Problem details - Give the data again exactly as it appears, excluding any pictures.

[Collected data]
= = =
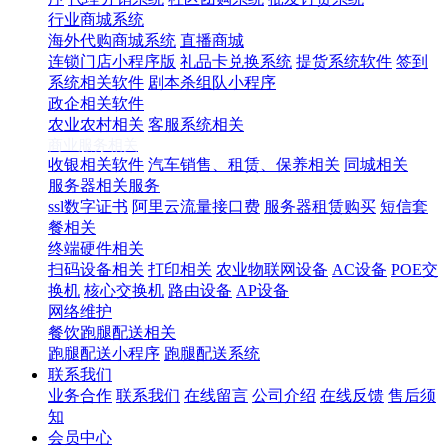
行业商城系统
海外代购商城系统
直播商城
连锁门店小程序版
礼品卡兑换系统
提货系统软件
签到
系统相关软件
剧本杀组队小程序
政企相关软件
农业农村相关
客服系统相关
商业服务相关
收银相关软件
汽车销售、租赁、保养相关
同城相关
服务器相关服务
ssl数字证书
阿里云流量接口费
服务器租赁购买
短信套
餐相关
终端硬件相关
扫码设备相关
打印相关
农业物联网设备
AC设备
POE交
换机
核心交换机
路由设备
AP设备
网络维护
餐饮跑腿配送相关
跑腿配送小程序
跑腿配送系统
联系我们
业务合作
联系我们
在线留言
公司介绍
在线反馈
售后须
知
会员中心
= = =
Problem solution -
行业商城系统
海外代购商城系统
直播商城
连锁门店小程序版
礼品卡兑换系统
提货系统软件
签到
系统相关软件
剧本杀组队小程序
政企相关软件
农业农村相关
客服系统相关
商业服务相关
收银相关软件
汽车销售、租赁、保养相关
同城相关
服务器相关服务
ssl数字证书
阿里云流量接口费
服务器租赁购买
短信套
餐相关
终端硬件相关
扫码设备相关
打印相关
农业物联网设备
AC设备
POE交
换机
核心交换机
路由设备
AP设备
网络维护
餐饮跑腿配送相关
跑腿配送小程序
跑腿配送系统
联系我们
业务合作
联系我们
在线留言
公司介绍
在线反馈
售后须
知
会员中心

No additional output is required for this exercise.